Developer Guidelines

This page is for contributors working on PlantSimEngine itself. It focuses on the local development workflow, the checks worth running before opening a pull request, and a few implementation details that are easy to miss.

Working on PlantSimEngine

Clone the repository from GitHub and develop against a checked-out local copy, typically through Pkg.develop(path="...").

We mostly follow the Julia manual's style guide. Questions, bug reports, and design discussions should go through GitHub issues or the related pull request.

The Roadmap summarizes longer-term work that is not yet complete.

Local environments

PlantSimEngine currently has three main local environments:

  • test/ for the package test suite and doctests run from test/runtests.jl;
  • docs/ for the Documenter build;
  • benchmark/ for benchmark scripts used to compare performance locally.

Running checks locally

Main test suite

Run the standard test suite from the repository root:

julia --project=test test/runtests.jl

Some tests exercise threaded execution, so it is worth running them with more than one Julia thread when validating parallel behavior.

Documentation

Build the documentation from the repository root with:

julia --project=docs docs/make.jl

The docs environment includes the extra packages needed for examples and API documentation, such as Documenter, CairoMakie, PlantMeteo, and MultiScaleTreeGraph.

Benchmarks

Benchmark scripts live in benchmark/. They are useful when a change may alter runtime characteristics, but they are not a substitute for the main test suite or downstream integration checks.

CI workflows

The repository currently relies on these GitHub Actions workflows:

  • CI.yml for the main test matrix, docs build, and coverage;
  • Integration.yml for downstream checks against packages that depend on PlantSimEngine;
  • Benchmarks.yml for pull-request benchmark runs;
  • register.yml and TagBot.yml for release automation.

If a change affects public APIs or execution behavior, check both CI and Integration before merging. Benchmark results are useful for regressions, but should be interpreted alongside the test results.

Documentation impact

Changes in PlantSimEngine often require documentation updates beyond the page you were editing.

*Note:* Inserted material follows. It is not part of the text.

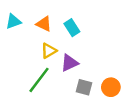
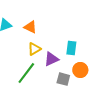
cyan rectangle: (72, 28) -> (71, 48), moved, turned 40
orange circle: (111, 87) -> (80, 70), moved

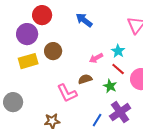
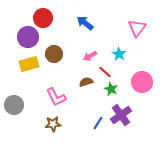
pink arrow: (96, 58) -> (90, 56), moved
red line: (118, 69) -> (105, 72), moved
pink L-shape: (67, 93) -> (56, 97), moved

  • User-facing errors often require updates to the troubleshooting pages.
  • New examples should ideally become doctests or rendered examples.
  • API or behavior changes may require updates to the roadmap, migration notes, and example pages.
  • If a feature remains experimental, say so clearly in the docs instead of letting examples imply stable support.

Pull request checklist

  • Make sure the change is covered by tests.
  • Run the main test suite locally.
  • Build the documentation locally if docstrings, examples, or APIs changed.
  • Review the affected docs pages and update them in the same pull request.
  • Check GitHub Actions after pushing.
  • If the change is breaking or deprecates an old path, document the migration path before merging.

Implementation notes

Generated models from status vectors

Some multiscale helpers turn status vectors into internal runtime models so that they can be used in mapping-based simulations. The implementation is kept deliberately data-driven to avoid top-level eval() and world-age issues.

The relevant code lives in src/mtg/mapping/model_generation_from_status_vectors.jl. If you touch that area, preserve the ability to generate the mapping and build a GraphSimulation within the same function scope.

Coverage gaps to keep in mind

Not every combination of weather structure, status shape, mapping layout, and downstream usage is covered directly in PlantSimEngine. When changing the public API or runtime semantics, treat downstream integration results as part of the validation surface, not as optional extra signal.